Romanoff outspent Coffman by more than $1 million through Oct. 15. But Romanoff faced a barrage of attacks ads from the National Republican Congressional Committee.

Fish offers this handy graph to show how Democrats outspent the GOP in CD-6 this year:

The final result of the CD-6 race this year contrasts against two years ago, when underfunded underdog Democratic state Rep. Joe Miklosi ran against Coffman and lost by only two points. There is of course the difference in the electorate between 2012 and this year, but not enough to fully account for the difference in the two outcomes. It's clear, based on polling in downballot races in the same district this year in addition to the difference from 2012, that Democrat Andrew Romanoff substantially underperformed in this race.

For us, watching the much better-equipped Romanoff get beaten so handily was akin to the experience of 2011's Proposition 103 versus last year's Amendment 66. Both school finance tax increase measures, Proposition 103 ran a shoestring campaign with almost no money while Amendment 66 had a $10 million war chest. The rest, as our readers know, is history: all the millions spent on Amendment 66 didn't move the needle a bit over Proposition 103's defeat.

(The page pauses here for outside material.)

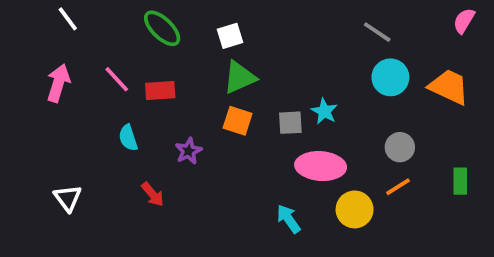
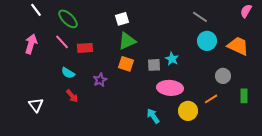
green ellipse: (162, 28) -> (68, 19), moved
cyan semicircle: (128, 138) -> (68, 73), turned -40
gray circle: (400, 147) -> (223, 76), moved
red arrow: (153, 194) -> (72, 96), moved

The lesson in both? Money has to be there to win, but it can't save you from yourself. Despite Romanoff's surprisingly strong ability to raise money for this race, as a candidate he repeatedly failed to either distinguish himself or capitalize on Coffman's weaknesses. Romanoff's message, like the in-retrospect bad idea to kick off his campaign with a right-leaning "balance the budget" theme, failed to motivate the Democratic base. And as we saw in the U.S. Senate race, Coffman's willingness to audaciously reinvent himself ran laps around Romanoff's capacity to discredit him.

Democrats we've talked to since Tuesday night remain convinced that CD-6 is a pickup opportunity for the right Democratic candidate in the right year. In hindsight, might Karen Middleton have run a better race? In 2016, Democrats get another shot at Coffman–and with Coffman now very much aware of the perennial threat in his swing district, they'll need to make that one count. The more distance Coffman can put between his hard-right conservative past and his new "moderate" image, the harder it will be to ever dislodge him.